(Records from a data collection)
________________________________________
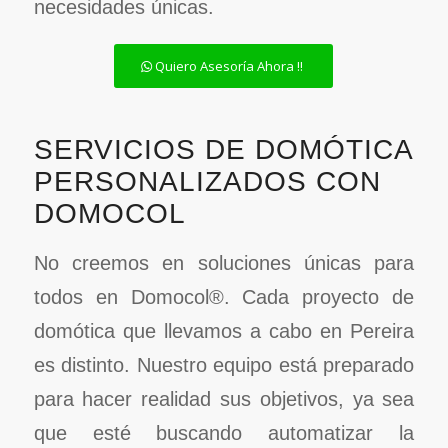
necesidades únicas.
Quiero Asesoría Ahora !!
SERVICIOS DE DOMÓTICA
PERSONALIZADOS CON
DOMOCOL
No creemos en soluciones únicas para
todos en Domocol®. Cada proyecto de
domótica que llevamos a cabo en Pereira
es distinto. Nuestro equipo está preparado
para hacer realidad sus objetivos, ya sea
que esté buscando automatizar la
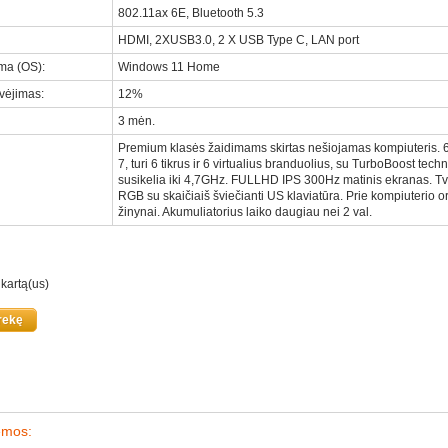
802.11ax 6E, Bluetooth 5.3
HDMI, 2XUSB3.0, 2 X USB Type C, LAN port
ema (OS)
:
Windows 11 Home
ėvėjimas
:
12%
3 mėn.
Premium klasės žaidimams skirtas nešiojamas kompiuteris. 
7, turi 6 tikrus ir 6 virtualius branduolius, su TurboBoost tech
susikelia iki 4,7GHz. FULLHD IPS 300Hz matinis ekranas. Tv
RGB su skaičiaiš šviečianti US klaviatūra. Prie kompiuterio or
žinynai. Akumuliatorius laiko daugiau nei 2 val.
 kartą(us)
rekę
emos:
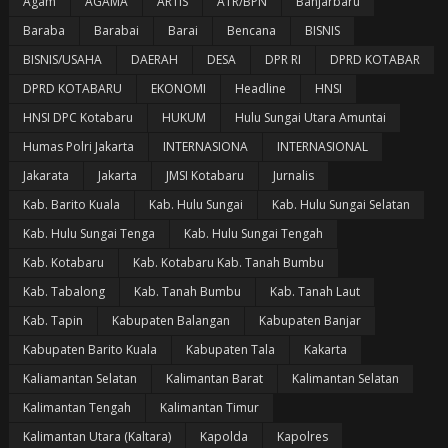
Agam
AGAMA
ARTIS
ATR/BPN
Banjarbaru
Baraba
Barabai
Barai
Bencana
BISNIS
BISNIS/USAHA
DAERAH
DESA
DPR RI
DPRD KOTABAR
DPRD KOTABARU
EKONOMI
Headline
HNSI
HNSI DPC Kotabaru
HUKUM
Hulu Sungai Utara Amuntai
Humas Polri Jakarta
INTERNASIONA
INTERNASIONAL
Jakarata
Jakarta
JMSI Kotabaru
Jurnalis
Kab. Barito Kuala
Kab. Hulu Sungai
Kab. Hulu Sungai Selatan
Kab. Hulu Sungai Tenga
Kab. Hulu Sungai Tengah
Kab. Kotabaru
Kab. Kotabaru Kab. Tanah Bumbu
Kab. Tabalong
Kab. Tanah Bumbu
Kab. Tanah Laut
Kab. Tapin
Kabupaten Balangan
Kabupaten Banjar
Kabupaten Barito Kuala
Kabupaten Tala
Kakarta
Kaliamantan Selatan
Kalimantan Barat
Kalimantan Selatan
Kalimantan Tengah
Kalimantan Timur
Kalimantan Utara (Kaltara)
Kapolda
Kapolres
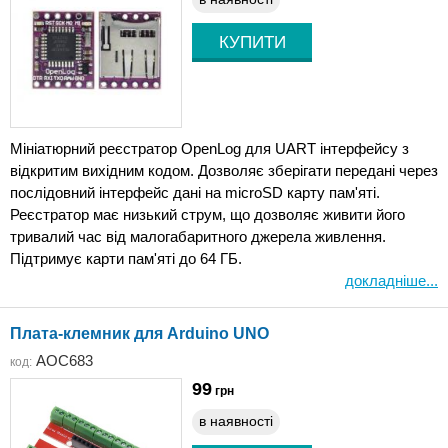
Мініатюрний реєстратор OpenLog для UART інтерфейсу з
відкритим вихідним кодом. Дозволяє зберігати передані через
послідовний інтерфейс дані на microSD карту пам'яті.
Реєстратор має низький струм, що дозволяє живити його
тривалий час від малогабаритного джерела живлення.
Підтримує карти пам'яті до 64 ГБ.
докладніше...
Плата-клемник для Arduino UNO
AOC683
код:
99
грн
в наявності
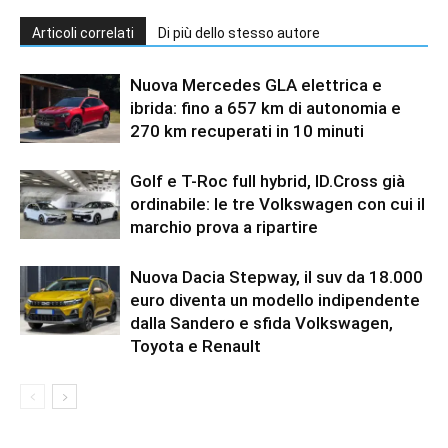
Articoli correlati
Di più dello stesso autore
Nuova Mercedes GLA elettrica e
ibrida: fino a 657 km di autonomia e
270 km recuperati in 10 minuti
Golf e T-Roc full hybrid, ID.Cross già
ordinabile: le tre Volkswagen con cui il
marchio prova a ripartire
Nuova Dacia Stepway, il suv da 18.000
euro diventa un modello indipendente
dalla Sandero e sfida Volkswagen,
Toyota e Renault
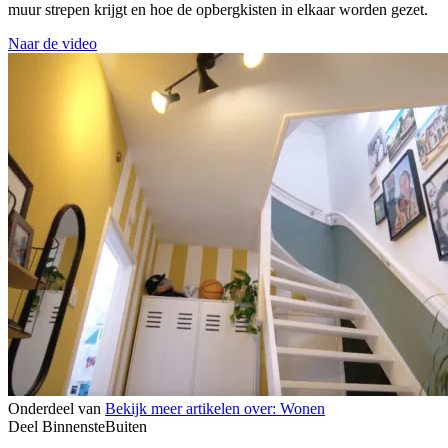
muur strepen krijgt en hoe de opbergkisten in elkaar worden gezet.
Naar de video
Onderdeel van
Bekijk meer artikelen over:
Wonen
Deel BinnensteBuiten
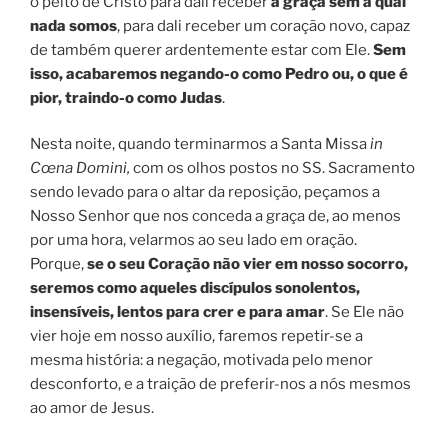
o peito de Cristo para dali receber
a graça sem a qual
nada somos
, para dali receber um coração novo, capaz
de também querer ardentemente estar com Ele.
Sem
isso, acabaremos negando-o como Pedro ou, o que é
pior, traindo-o como Judas
.
Nesta noite, quando terminarmos a Santa Missa
in
Cœna Domini,
com os olhos postos no SS. Sacramento
sendo levado para o altar da reposição, peçamos a
Nosso Senhor que nos conceda a graça de, ao menos
por uma hora, velarmos ao seu lado em oração.
Porque,
se o seu Coração não vier em nosso socorro,
seremos como aqueles discípulos sonolentos,
insensíveis, lentos para crer e para amar
. Se Ele não
vier hoje em nosso auxílio, faremos repetir-se a
mesma história: a negação, motivada pelo menor
desconforto, e a traição de preferir-nos a nós mesmos
ao amor de Jesus.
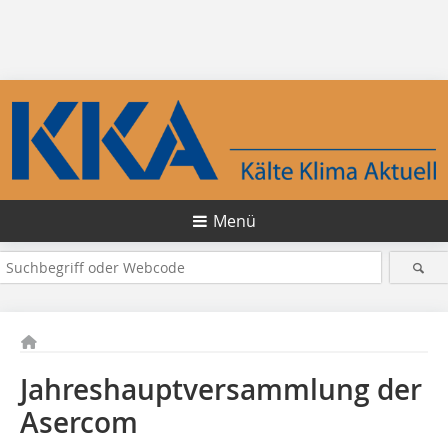
Menü
Jahreshauptversammlung der
Asercom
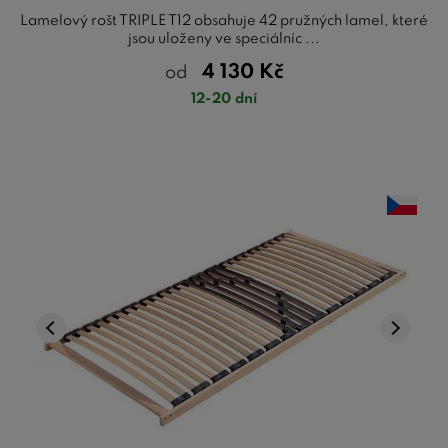
Lamelový rošt TRIPLE T12 obsahuje 42 pružných lamel, které
jsou uloženy ve speciálníc ...
4 130
Kč
od
12-20 dní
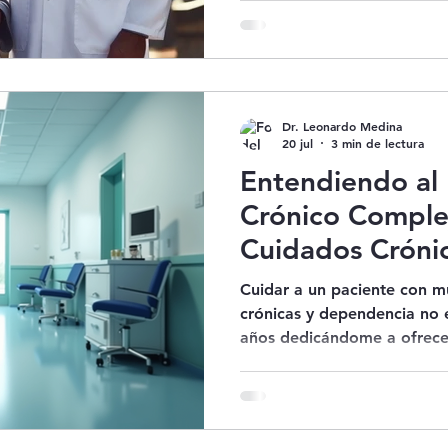
años. En Medicina Familiar,
una enfermedad; conoce al 
familiar, emocional y
Dr. Leonardo Medina
20 jul
3 min de lectura
Entendiendo al 
Crónico Comple
Cuidados Cróni
Cuidar a un paciente con m
crónicas y dependencia no e
años dedicándome a ofrece
integral y personalizada di
especialmente en Bogotá. M
pacientes complejos y adul
dependencia, quienes requi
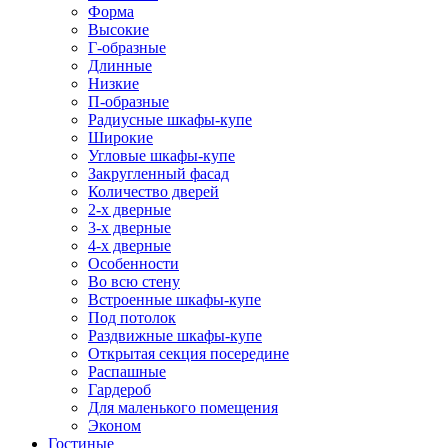
Форма
Высокие
Г-образные
Длинные
Низкие
П-образные
Радиусные шкафы-купе
Широкие
Угловые шкафы-купе
Закругленный фасад
Количество дверей
2-х дверные
3-х дверные
4-х дверные
Особенности
Во всю стену
Встроенные шкафы-купе
Под потолок
Раздвижные шкафы-купе
Открытая секция посередине
Распашные
Гардероб
Для маленького помещения
Эконом
Гостиные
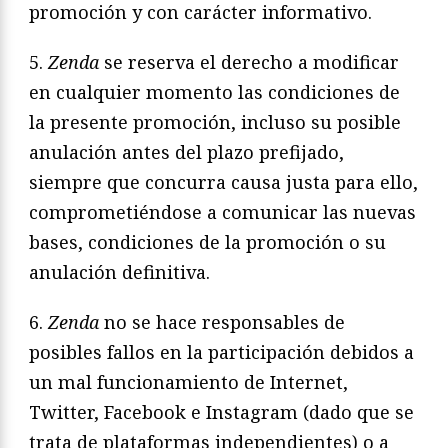
promoción y con carácter informativo.
5.
Zenda
se reserva el derecho a modificar
en cualquier momento las condiciones de
la presente promoción, incluso su posible
anulación antes del plazo prefijado,
siempre que concurra causa justa para ello,
comprometiéndose a comunicar las nuevas
bases, condiciones de la promoción o su
anulación definitiva.
6.
Zenda
no se hace responsables de
posibles fallos en la participación debidos a
un mal funcionamiento de Internet,
Twitter, Facebook e Instagram (dado que se
trata de plataformas independientes) o a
________________________________________
> [Work required] Would you copy out, exactly and with no pictures, only the lines above from the one that contains "Kalimantan Tengah" through the one that contains "marchio prova a ripartire"?

> [Task answer]
Kalimantan Tengah
Kalimantan Timur
Kalimantan Utara (Kaltara)
Kapolda
Kapolres
Мініатюрний реєстратор OpenLog для UART інтерфейсу з
відкритим вихідним кодом. Дозволяє зберігати передані через
послідовний інтерфейс дані на microSD карту пам'яті.
Реєстратор має низький струм, що дозволяє живити його
тривалий час від малогабаритного джерела живлення.
Підтримує карти пам'яті до 64 ГБ.
докладніше...
Плата-клемник для Arduino UNO
AOC683
код:
99
грн
в наявності
Articoli correlati
Di più dello stesso autore
Nuova Mercedes GLA elettrica e
ibrida: fino a 657 km di autonomia e
270 km recuperati in 10 minuti
Golf e T-Roc full hybrid, ID.Cross già
ordinabile: le tre Volkswagen con cui il
marchio prova a ripartire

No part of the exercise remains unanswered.